After reading the Starbridge series, I found the older saga novels which Susan Howatch wrote before her conversion to Christianity. Again I found them gripping, although I did not enjoy them as much as the Starbridge books. 'The Rich are Different' and its sequel 'Sins of the Fathers' are set in the high finance world of London banking and Wall Street. I have no interest or knowledge of these topics, yet the style of the novels was similar: people developed, and the past unfolded to intertwine with the present, as various characters took up the story from their own points of view.
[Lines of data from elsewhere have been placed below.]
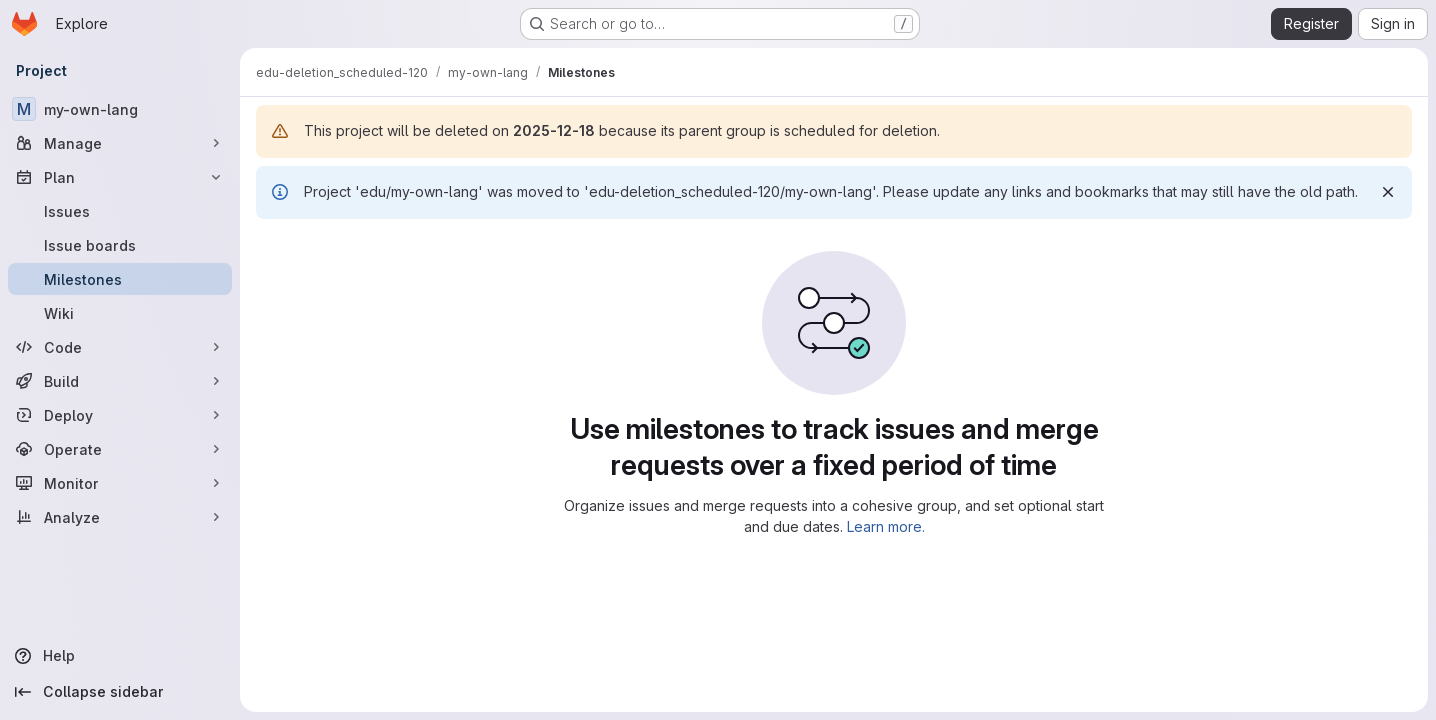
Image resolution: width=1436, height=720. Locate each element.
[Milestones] (120, 279)
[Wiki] (120, 313)
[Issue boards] (120, 245)
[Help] (120, 656)
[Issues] (120, 211)
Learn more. (886, 526)
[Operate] (120, 449)
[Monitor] (120, 483)
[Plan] (120, 177)
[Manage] (120, 143)
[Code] (120, 347)
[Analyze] (120, 517)
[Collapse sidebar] (120, 692)
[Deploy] (120, 415)
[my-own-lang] (120, 109)
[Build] (120, 381)
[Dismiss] (1388, 192)
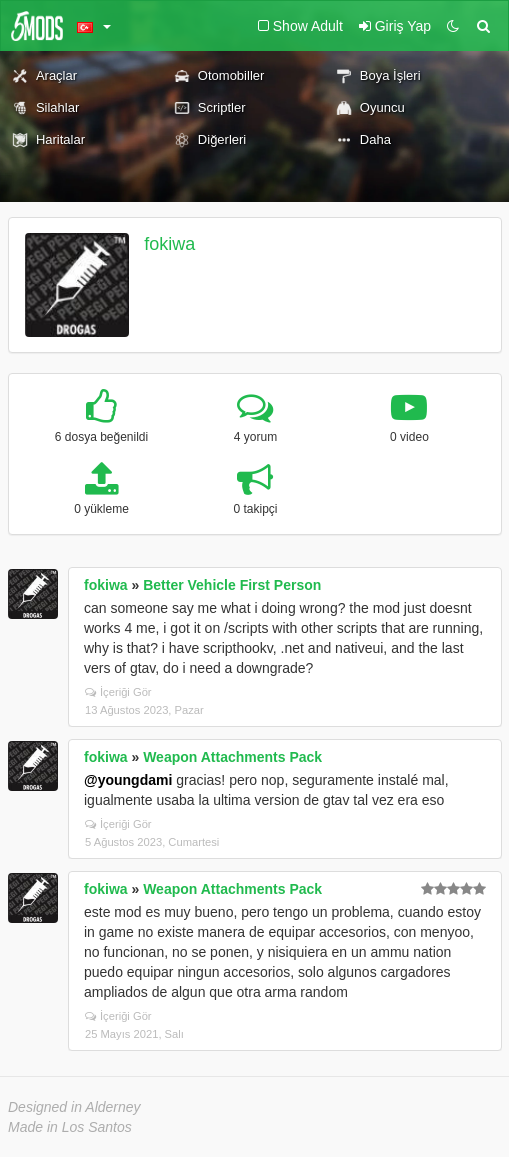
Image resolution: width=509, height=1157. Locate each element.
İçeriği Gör (118, 692)
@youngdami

I found these novels a little chilling at times, not because of any suspense or horror, but because some characters seemed almost inhumanly cold. Cornelius, the main character of 'Sins of the Fathers' is narcissistic in his ambition: he sees people as objects to manipulate in his single-minded objectives. Yet even in the most unpleasant characters, there is explanation for their behaviour, insights into how their upbringing carried over into their adulthood.

One aspect of Susan Howatch's books which makes them stand apart is that they are mostly based on real historic characters, and situations which happened, although with fictional additions - and in some cases at different periods of history. The Starbridge novels all have notes at the back explaining the inspiration for the characters and their setting. The others are based on various upper-class families, even royalty.

Susan Howatch's books are not light reading. Yet at whatever level we read them - as exciting novels, as exercises in understanding depths of complex characters, as providing new understanding into theology or banking, or as historic analogies - these books are superbly written, with fine attention to detail, and satisfying conclusions where the plots neatly draw to a close, and the ends are neatly tied. Susan Howatch well deserves her increasing readership in Europe and America.

The Rich are Different
The Sins of the Fathers
The Wheel of Fortune

Glittering Images
Glamorous Powers
Ultimate Prizes
Scandalous Risks
Mystical Paths
Absolute Truths

St Benet's:
A Question of Integrity (known as 'The Wonder Worker' in the USA)
The High Flyer

The Devil on Lammas Night
The Waiting Sands
The Shrouded Walls
The Dark Shore
April's Grave
Call in the Night

1 comment:

petpaint said...

I already did this but i'LL DO IT AGAIN. I am taking on the task of correlating Susan Howatch's books because there are several characters from different novels who have been in the same place at the same time. She's a genius!